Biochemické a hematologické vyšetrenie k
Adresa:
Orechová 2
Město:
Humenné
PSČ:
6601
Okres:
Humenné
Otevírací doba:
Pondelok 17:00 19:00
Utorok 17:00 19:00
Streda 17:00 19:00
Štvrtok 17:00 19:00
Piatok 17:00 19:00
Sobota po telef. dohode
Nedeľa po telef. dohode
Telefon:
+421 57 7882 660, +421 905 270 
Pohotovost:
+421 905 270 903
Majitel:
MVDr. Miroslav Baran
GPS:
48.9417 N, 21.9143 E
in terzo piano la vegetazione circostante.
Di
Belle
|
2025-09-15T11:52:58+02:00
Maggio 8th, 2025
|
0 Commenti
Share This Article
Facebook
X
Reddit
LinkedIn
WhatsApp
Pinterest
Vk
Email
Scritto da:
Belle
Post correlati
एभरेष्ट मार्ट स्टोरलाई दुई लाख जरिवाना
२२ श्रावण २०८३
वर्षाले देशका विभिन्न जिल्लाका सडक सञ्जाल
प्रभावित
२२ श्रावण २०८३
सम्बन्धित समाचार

...

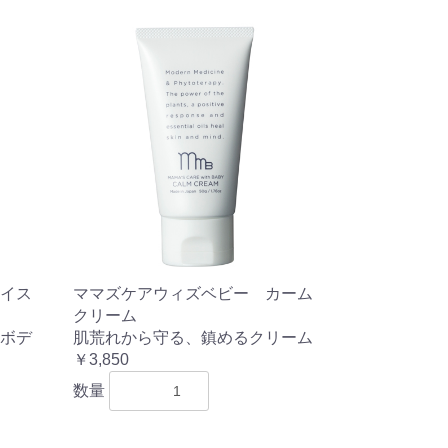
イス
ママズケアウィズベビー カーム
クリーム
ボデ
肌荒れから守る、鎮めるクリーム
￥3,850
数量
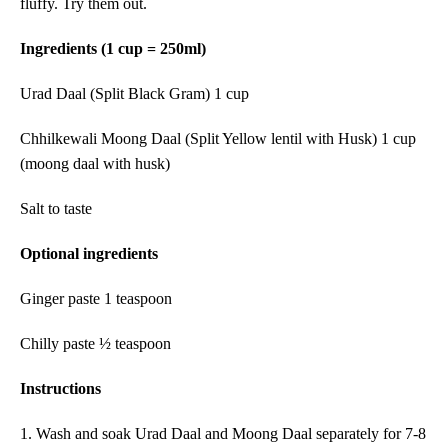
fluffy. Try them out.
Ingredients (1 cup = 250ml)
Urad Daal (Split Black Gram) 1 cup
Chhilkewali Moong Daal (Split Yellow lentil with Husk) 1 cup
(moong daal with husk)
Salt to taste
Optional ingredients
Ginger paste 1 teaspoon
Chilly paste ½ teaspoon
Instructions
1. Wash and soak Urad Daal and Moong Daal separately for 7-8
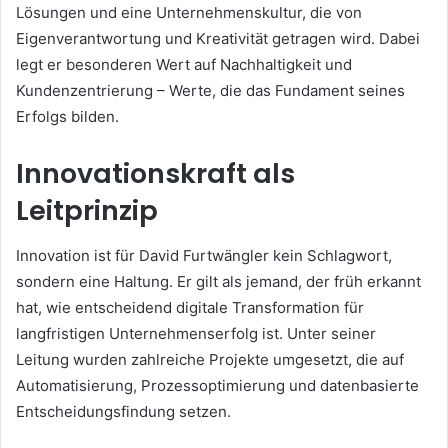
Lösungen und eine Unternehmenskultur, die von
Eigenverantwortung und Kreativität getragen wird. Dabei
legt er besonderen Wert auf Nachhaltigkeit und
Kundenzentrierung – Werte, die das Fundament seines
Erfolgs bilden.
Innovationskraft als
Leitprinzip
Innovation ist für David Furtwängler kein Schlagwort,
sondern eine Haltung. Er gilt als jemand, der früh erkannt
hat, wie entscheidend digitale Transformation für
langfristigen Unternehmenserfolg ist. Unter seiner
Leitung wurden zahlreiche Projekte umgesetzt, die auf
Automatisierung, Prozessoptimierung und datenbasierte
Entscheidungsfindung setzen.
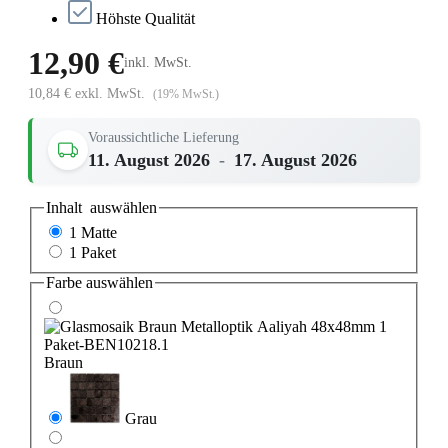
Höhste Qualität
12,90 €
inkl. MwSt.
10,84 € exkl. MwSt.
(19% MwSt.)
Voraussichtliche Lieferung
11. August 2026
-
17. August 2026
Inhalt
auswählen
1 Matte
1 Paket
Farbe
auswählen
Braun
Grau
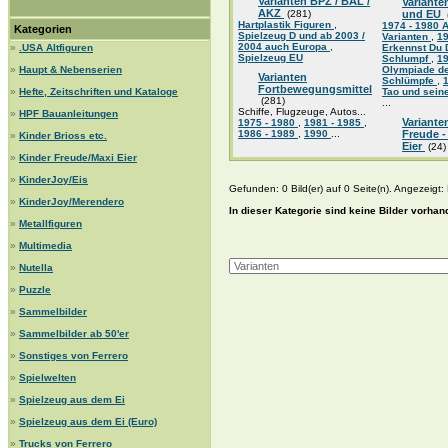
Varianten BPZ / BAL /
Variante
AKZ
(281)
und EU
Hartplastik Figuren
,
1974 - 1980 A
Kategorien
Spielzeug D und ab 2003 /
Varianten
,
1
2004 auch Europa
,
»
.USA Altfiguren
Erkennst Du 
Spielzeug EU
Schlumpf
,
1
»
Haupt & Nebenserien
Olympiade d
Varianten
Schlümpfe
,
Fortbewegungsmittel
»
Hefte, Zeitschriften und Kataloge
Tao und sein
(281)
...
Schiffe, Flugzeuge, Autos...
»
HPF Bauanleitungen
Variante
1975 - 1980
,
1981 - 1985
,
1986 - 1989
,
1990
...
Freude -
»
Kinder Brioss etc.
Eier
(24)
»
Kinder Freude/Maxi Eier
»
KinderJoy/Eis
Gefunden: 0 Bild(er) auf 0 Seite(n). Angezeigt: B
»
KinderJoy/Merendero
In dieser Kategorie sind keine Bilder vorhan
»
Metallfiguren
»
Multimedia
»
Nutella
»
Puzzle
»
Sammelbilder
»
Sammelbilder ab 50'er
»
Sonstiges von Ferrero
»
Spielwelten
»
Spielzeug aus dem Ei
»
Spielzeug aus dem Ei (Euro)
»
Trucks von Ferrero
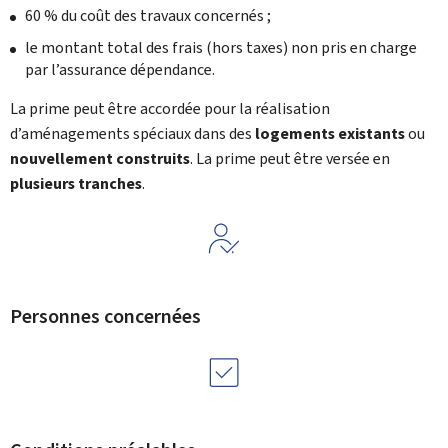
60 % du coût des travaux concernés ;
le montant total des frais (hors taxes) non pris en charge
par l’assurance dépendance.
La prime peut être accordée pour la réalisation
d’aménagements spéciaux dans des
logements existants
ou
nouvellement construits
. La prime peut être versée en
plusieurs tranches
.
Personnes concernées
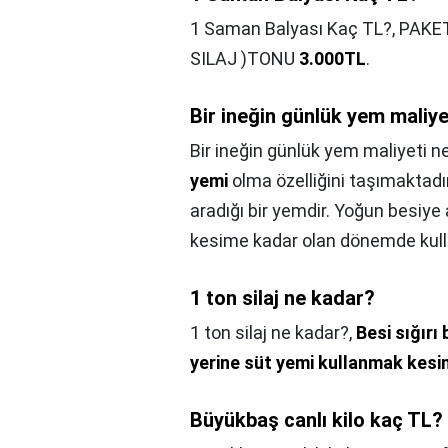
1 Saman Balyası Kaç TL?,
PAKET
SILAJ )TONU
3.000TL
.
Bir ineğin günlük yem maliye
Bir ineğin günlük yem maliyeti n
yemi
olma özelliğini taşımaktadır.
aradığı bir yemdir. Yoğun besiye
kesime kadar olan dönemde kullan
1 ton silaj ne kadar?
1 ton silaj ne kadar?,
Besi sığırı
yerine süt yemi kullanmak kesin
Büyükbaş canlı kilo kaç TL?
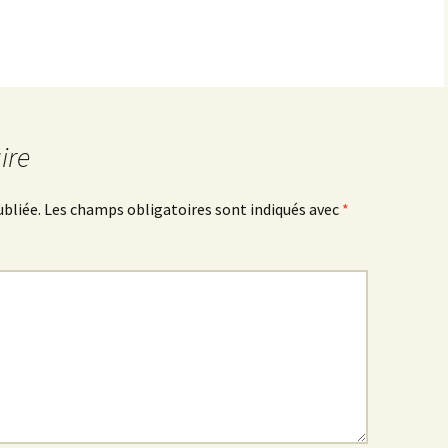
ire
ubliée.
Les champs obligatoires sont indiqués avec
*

--

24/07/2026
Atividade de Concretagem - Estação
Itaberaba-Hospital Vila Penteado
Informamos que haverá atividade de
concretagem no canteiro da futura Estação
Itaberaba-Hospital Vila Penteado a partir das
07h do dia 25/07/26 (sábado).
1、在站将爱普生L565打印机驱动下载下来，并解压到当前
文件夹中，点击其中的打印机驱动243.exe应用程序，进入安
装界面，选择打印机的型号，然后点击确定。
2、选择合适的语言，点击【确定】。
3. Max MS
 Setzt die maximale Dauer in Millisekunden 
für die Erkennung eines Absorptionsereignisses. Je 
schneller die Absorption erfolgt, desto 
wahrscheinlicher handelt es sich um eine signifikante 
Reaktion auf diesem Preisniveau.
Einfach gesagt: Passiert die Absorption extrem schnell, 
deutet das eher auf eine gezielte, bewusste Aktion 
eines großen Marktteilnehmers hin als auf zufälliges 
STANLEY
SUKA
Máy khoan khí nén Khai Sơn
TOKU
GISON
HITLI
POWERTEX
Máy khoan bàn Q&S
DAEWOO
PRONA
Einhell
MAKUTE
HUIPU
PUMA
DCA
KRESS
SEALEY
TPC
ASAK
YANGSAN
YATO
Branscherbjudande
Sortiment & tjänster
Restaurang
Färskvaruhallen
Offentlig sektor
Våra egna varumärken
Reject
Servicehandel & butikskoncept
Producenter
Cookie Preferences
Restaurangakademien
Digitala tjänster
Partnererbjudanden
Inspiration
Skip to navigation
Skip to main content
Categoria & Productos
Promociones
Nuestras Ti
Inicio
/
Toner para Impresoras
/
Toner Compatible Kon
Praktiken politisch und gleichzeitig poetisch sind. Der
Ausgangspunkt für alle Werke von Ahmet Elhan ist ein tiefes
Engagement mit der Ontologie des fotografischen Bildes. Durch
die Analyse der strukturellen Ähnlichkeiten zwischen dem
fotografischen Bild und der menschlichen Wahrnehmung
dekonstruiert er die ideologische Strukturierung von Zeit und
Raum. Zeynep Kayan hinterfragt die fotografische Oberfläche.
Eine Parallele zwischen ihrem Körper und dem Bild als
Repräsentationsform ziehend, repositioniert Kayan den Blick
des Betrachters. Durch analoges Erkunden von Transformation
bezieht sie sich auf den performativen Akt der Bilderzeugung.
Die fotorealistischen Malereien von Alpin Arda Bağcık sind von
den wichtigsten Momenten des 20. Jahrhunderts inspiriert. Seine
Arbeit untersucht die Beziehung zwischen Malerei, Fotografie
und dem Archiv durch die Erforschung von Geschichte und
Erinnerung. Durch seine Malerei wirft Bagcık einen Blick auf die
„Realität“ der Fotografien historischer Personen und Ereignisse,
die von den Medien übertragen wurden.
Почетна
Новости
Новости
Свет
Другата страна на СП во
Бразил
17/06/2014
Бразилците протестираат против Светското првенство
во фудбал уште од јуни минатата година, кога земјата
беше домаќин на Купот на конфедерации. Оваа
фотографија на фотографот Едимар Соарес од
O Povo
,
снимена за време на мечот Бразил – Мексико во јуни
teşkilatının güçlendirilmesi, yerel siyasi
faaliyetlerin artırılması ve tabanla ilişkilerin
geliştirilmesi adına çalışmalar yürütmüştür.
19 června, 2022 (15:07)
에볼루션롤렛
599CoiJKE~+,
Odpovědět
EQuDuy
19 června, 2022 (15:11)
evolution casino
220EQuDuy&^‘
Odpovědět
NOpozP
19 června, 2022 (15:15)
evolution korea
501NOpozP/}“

Your objective:
Take the lines above from the one containing "Inspiration" down to the one containing "Engagement mit der", and transcribe them exactly, both ends included.

Response area:
Inspiration
Skip to navigation
Skip to main content
Categoria & Productos
Promociones
Nuestras Ti
Inicio
/
Toner para Impresoras
/
Toner Compatible Kon
Praktiken politisch und gleichzeitig poetisch sind. Der
Ausgangspunkt für alle Werke von Ahmet Elhan ist ein tiefes
Engagement mit der Ontologie des fotografischen Bildes. Durch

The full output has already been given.